Among those vignettes was an old woman boiling snail shells in a pot. Burrowing in to learn more about that character led the writer to Mala, the central presence in Cereus Blooms at Night. Mootoo found herself writing backward to fill in the story.
Similarly, her new novel began at the end.

Last year she explained the genesis of Valmiki’s Daughter during the book’s launch in Toronto. Discussing the novel onstage with writer Shyam Selvadurai (a longtime acquaintance who is U of G’s writer-in-residence this semester), she spoke about the picture that presented itself to her — and indeed the very sentence that appears only pages from the end: “So, it was on the north coast of the island, on a strip of sand too slim to label a beach, that he lay on top of her.”

“She” is Viveka, a young woman wrestling with her sexual identity — a struggle further complicated by her father’s own sexual ambiguities. Starting with that beach image, Mootoo found herself working backward to learn about Valmiki’s daughter. “I found myself wondering what’s making her do this, what’s leading her to this place.”

Valmiki’s Daughter explores sexuality and the secrets behind relationships, without necessarily judging the characters or their actions — perhaps the grownup version of that early childhood questioning.

How do Mootoo’s parents — whom she describes as “old-fashioned” — respond to seeing what goes on in their daughter’s head today? She says relations with her father, Romesh, were rough about a decade ago but have since smoothed over.

During her visit to Trinidad this summer, he didn’t mention reading Valmiki’s Daughter, but speaking on the phone on her return to Canada, he told her he’d enjoyed Cereus Blooms at Night. “You and I don’t see eye to eye,” he said, “but write and never censor yourself.”

And her mother, Indra? “Mommy tells me not to cut my hair too short.”
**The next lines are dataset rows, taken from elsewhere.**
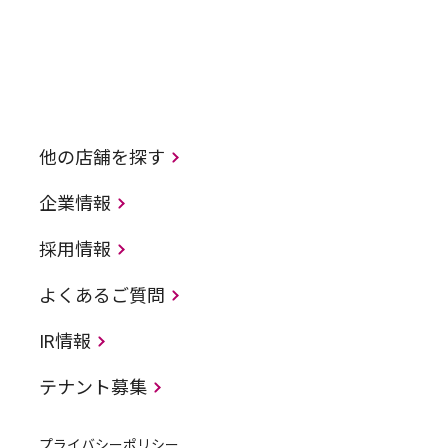
他の店舗を探す
企業情報
採用情報
よくあるご質問
IR情報
テナント募集
プライバシーポリシー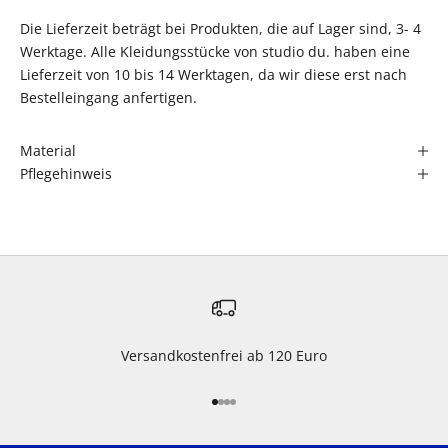
Die Lieferzeit beträgt bei Produkten, die auf Lager sind, 3- 4
Werktage. Alle Kleidungsstücke von studio du. haben eine
Lieferzeit von 10 bis 14 Werktagen, da wir diese erst nach
Bestelleingang anfertigen.
Material
Pflegehinweis
Versandkostenfrei ab 120 Euro
Gehe zu Element 1
Gehe zu Element 2
Gehe zu Element 3
Gehe zu Element 4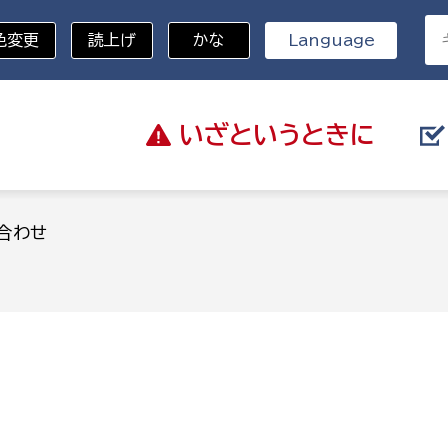
色変更
読上げ
かな
Language
いざと
いうときに
分野を選択
合わせ
総務部
戸籍
災・ハザードマップ
避難場所
策課
総務課
税
職員課
ネジメント課
財産管理課
教育・子育て
ル推進課
契約検査課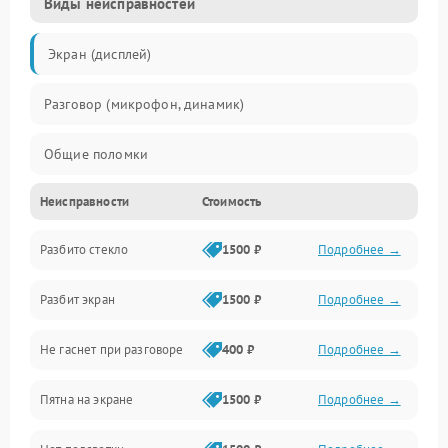
Виды неисправностей
Экран (дисплей)
Разговор (микрофон, динамик)
Общие поломки
Неисправности
Стоимость
Проблемы связи
Разбито стекло
1500 ₽
Подробнее →
Камеры
Разбит экран
1500 ₽
Подробнее →
Проблемы с дисплеем и сенсором
Не гаснет при разговоре
400 ₽
Подробнее →
Зарядка
Пятна на экране
1500 ₽
Подробнее →
Проблемы с питанием, зарядкой и аккумулятором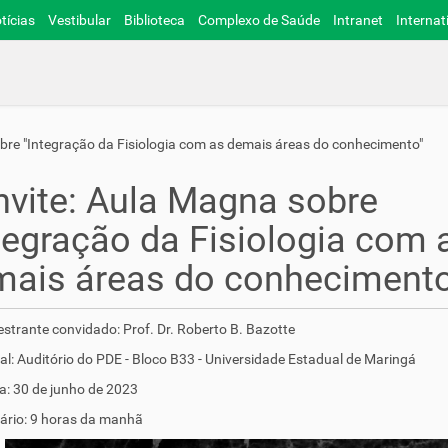
tícias
Vestibular
Biblioteca
Complexo de Saúde
Intranet
Internat
bre "Integração da Fisiologia com as demais áreas do conhecimento"
vite: Aula Magna sobre
tegração da Fisiologia com 
mais áreas do conhecimento
estrante convidado: Prof. Dr. Roberto B. Bazotte
al: Auditório do PDE - Bloco B33 - Universidade Estadual de Maringá
a: 30 de junho de 2023
ário: 9 horas da manhã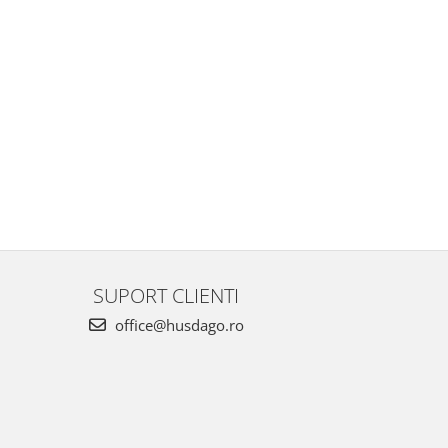
SUPORT CLIENTI
office@husdago.ro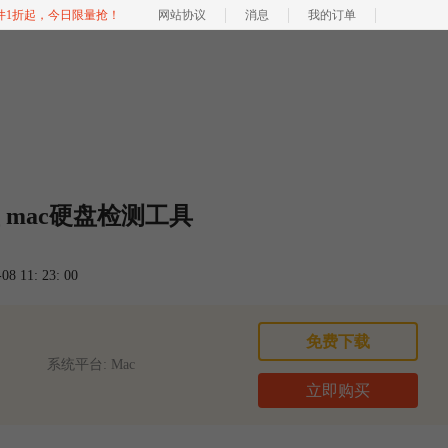
软件1折起，今日限量抢！
网站协议
消息
我的订单
 mac硬盘检测工具
 11: 23: 00
免费下载
系统平台: Mac
立即购买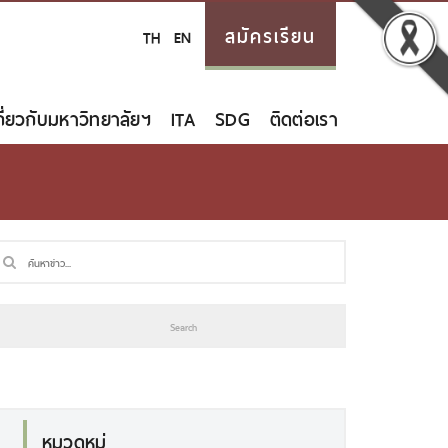
สมัครเรียน
TH
EN
กี่ยวกับมหาวิทยาลัยฯ
ITA
SDG
ติดต่อเรา
หมวดหมู่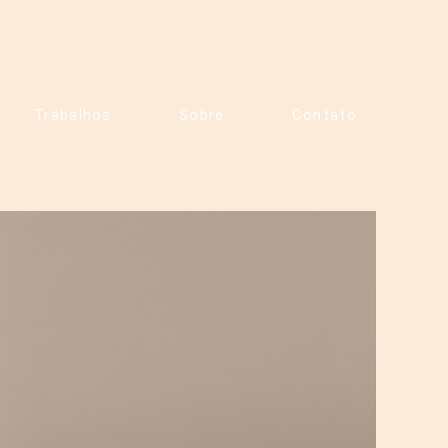
Trabalhos
Sobre
Contato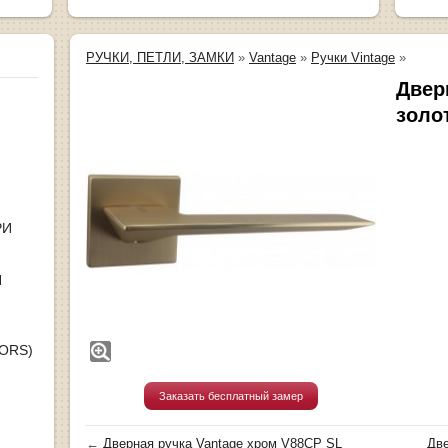
РУЧКИ, ПЕТЛИ, ЗАМКИ
»
Vantage
»
Ручки Vintage
»
Двер
золо
РИ
Я
OORS)
Заказать бесплатный замер
←
Дверная ручка Vantage хром V88CP SL
Две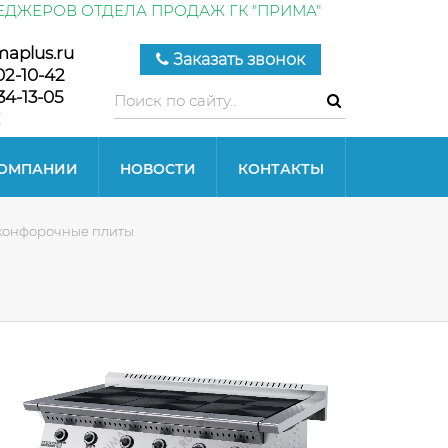
ЕДЖЕРОВ ОТДЕЛА ПРОДАЖ ГК "ПРИМА"
maplus.ru
Заказать звонок
02-10-42
34-13-05
КОМПАНИИ
НОВОСТИ
КОНТАКТЫ
 конфорочные плиты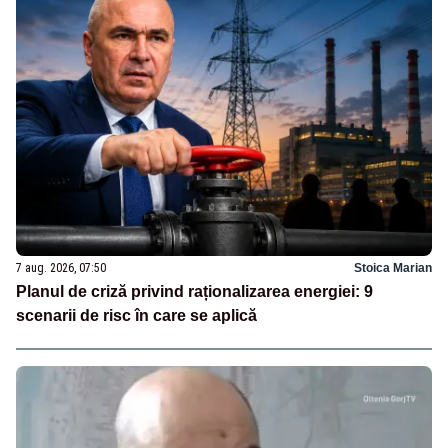
7 aug. 2026, 07:50
Stoica Marian
Planul de criză privind raționalizarea energiei: 9
scenarii de risc în care se aplică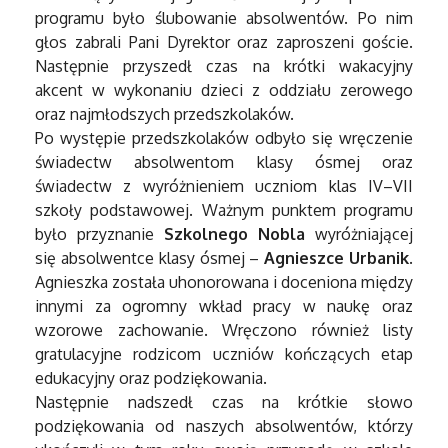
programu było ślubowanie absolwentów. Po nim
głos zabrali Pani Dyrektor oraz zaproszeni goście.
Następnie przyszedł czas na krótki wakacyjny
akcent w wykonaniu dzieci z oddziału zerowego
oraz najmłodszych przedszkolaków.
Po występie przedszkolaków odbyło się wręczenie
świadectw absolwentom klasy ósmej oraz
świadectw z wyróżnieniem uczniom klas IV–VII
szkoły podstawowej. Ważnym punktem programu
było przyznanie
Szkolnego Nobla
wyróżniającej
się absolwentce klasy ósmej –
Agnieszce Urbanik
.
Agnieszka została uhonorowana i doceniona między
innymi za ogromny wkład pracy w naukę oraz
wzorowe zachowanie. Wręczono również listy
gratulacyjne rodzicom uczniów kończących etap
edukacyjny oraz podziękowania.
Następnie nadszedł czas na krótkie słowo
podziękowania od naszych absolwentów, którzy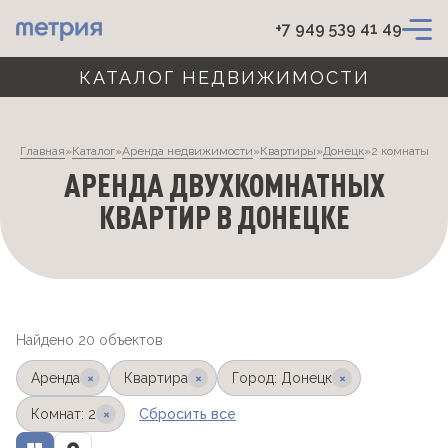
+7 949 539 41 49
КАТАЛОГ НЕДВИЖИМОСТИ
Главная
»
Каталог
»
Аренда недвижимости
»
Квартиры
»
Донецк
»
2 комнаты
АРЕНДА ДВУХКОМНАТНЫХ
КВАРТИР В ДОНЕЦКЕ
Найдено 20 объектов
×
×
×
Аренда
Квартира
Город: Донецк
×
Комнат: 2
Сбросить все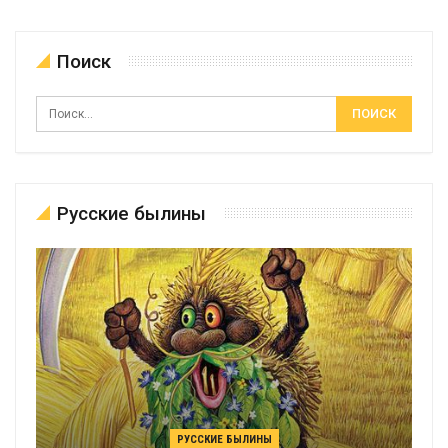
Поиск
Русские былины
РУССКИЕ БЫЛИНЫ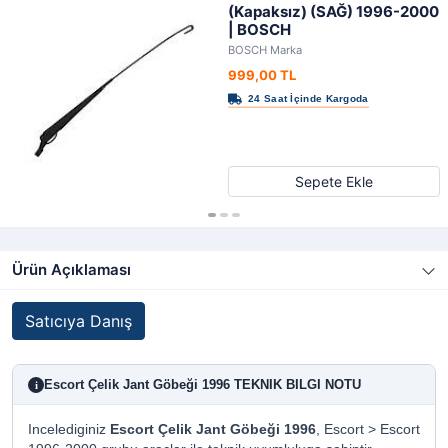
(Kapaksız) (SAĞ) 1996-2000
| BOSCH
BOSCH Marka
999,00 TL
Sepete Ekle
Ürün Açıklaması
Satıcıya Danış
Escort Çelik Jant Göbeği 1996 TEKNIK BILGI NOTU
i
Incelediginiz
Escort Çelik Jant Göbeği 1996
, Escort > Escort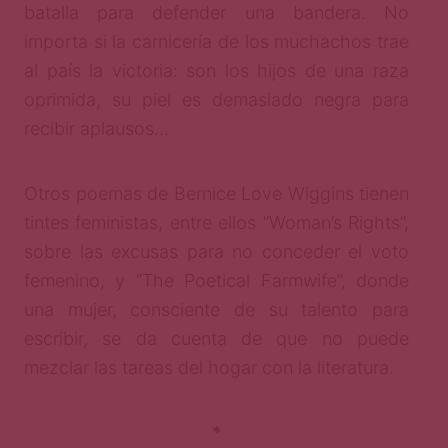
batalla para defender una bandera. No
importa si la carnicería de los muchachos trae
al país la victoria: son los hijos de una raza
oprimida, su piel es demasiado negra para
recibir aplausos…
Otros poemas de Bernice Love Wiggins tienen
tintes feministas, entre ellos “Woman’s Rights”,
sobre las excusas para no conceder el voto
femenino, y “The Poetical Farmwife”, donde
una mujer, consciente de su talento para
escribir, se da cuenta de que no puede
mezclar las tareas del hogar con la literatura.
*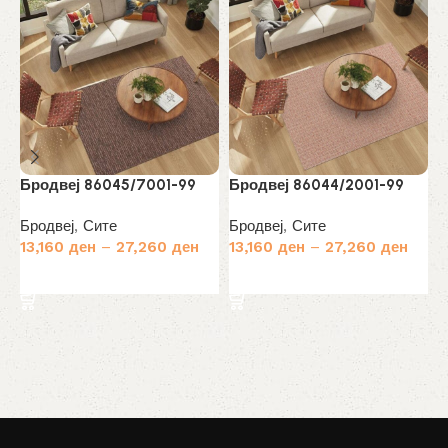
Бродвеј 86045/7001-99
Бродвеј 86044/2001-99
С
Бродвеј
,
Сите
Бродвеј
,
Сите
С
13,160
ден
–
27,260
ден
13,160
ден
–
27,260
ден
1
Избери опции
Избери опции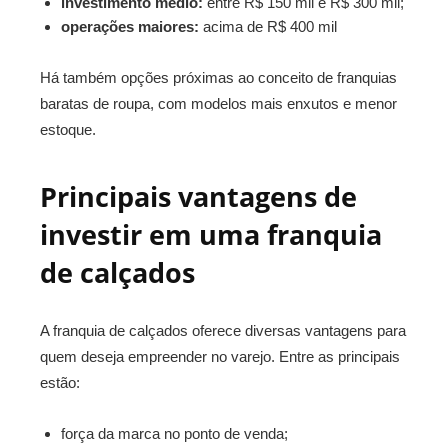
investimento médio:
entre R$ 150 mil e R$ 300 mil;
operações maiores:
acima de R$ 400 mil
Há também opções próximas ao conceito de franquias
baratas de roupa, com modelos mais enxutos e menor
estoque.
Principais vantagens de
investir em uma franquia
de calçados
A franquia de calçados oferece diversas vantagens para
quem deseja empreender no varejo. Entre as principais
estão:
força da marca no ponto de venda;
Family connections also played a role in Mootoo’s growing recognition of herself as a writer. A favourite vignette involves prolific author and Nobel laureate V.S. Naipaul, a distant cousin of her father’s. (Another scribe in the family is Canadian novelist and non-fiction writer Neil Bissoondath, a nephew of Naipaul’s.) She hadn’t seen Naipaul since she was a teenager when they crossed paths one day at a relative’s house in Trinidad. She overheard him ask someone: “Is that Romesh’s writing daughter?”

Mootoo used to think she’d need to amass a Naipaul-sized collection of a dozen or so novels before she could consider herself a genuine writer. But she says she’s learned to rely on her inner writerly impulses rather than on validation from others.

“It doesn’t come from outside. You feel so compelled. It’s like a lover I want to go back to constantly. I can’t leave her for very long.”

She says readers praise her writing style and insights, including her talent for exposing what’s not always seen. “A lot of people have written me to say my book told their story in a way they could probably not have told it themselves” — no small praise, given her earlier circuitous route to finding her own voice.

For Mootoo, writing is about finding meaning. What’s her goal? “It would be to create and leave behind a body of work that is not self-indulgent but that tries to present a vision of things as they might be.”

Looking to explain something of the writing process itself was what led her to Guelph this year. That and a more prosaic purpose: she’s looking to upgrade her credentials so she can teach. “I knew I had to get a master’s degree, but I wanted to study something that would challenge me more than creative writing.”

That’s when she met Kamboureli, who holds the Canada Research Chair in Critical Studies in Canadian Literature and is head of the TransCanada Institute on campus. They met at an art show curated by Canadian writer Ashok Mathur.

Now Mootoo commutes to Guelph, attending classes in the MacKinnon Building. Kamboureli says a “wonderful moment” occurred in the classroom during a guest lecture by Mathur, as he and Mootoo provided insights for the other students about early-1990s views of racial and cultural policies in Canada.

Mootoo is enjoying visits to the TransCanada Institute and working with what she describes as a collegial group of students. She’s learning — and sharing her own experience in turn. “I bring experience to the class from a cultural producer’s point of view.”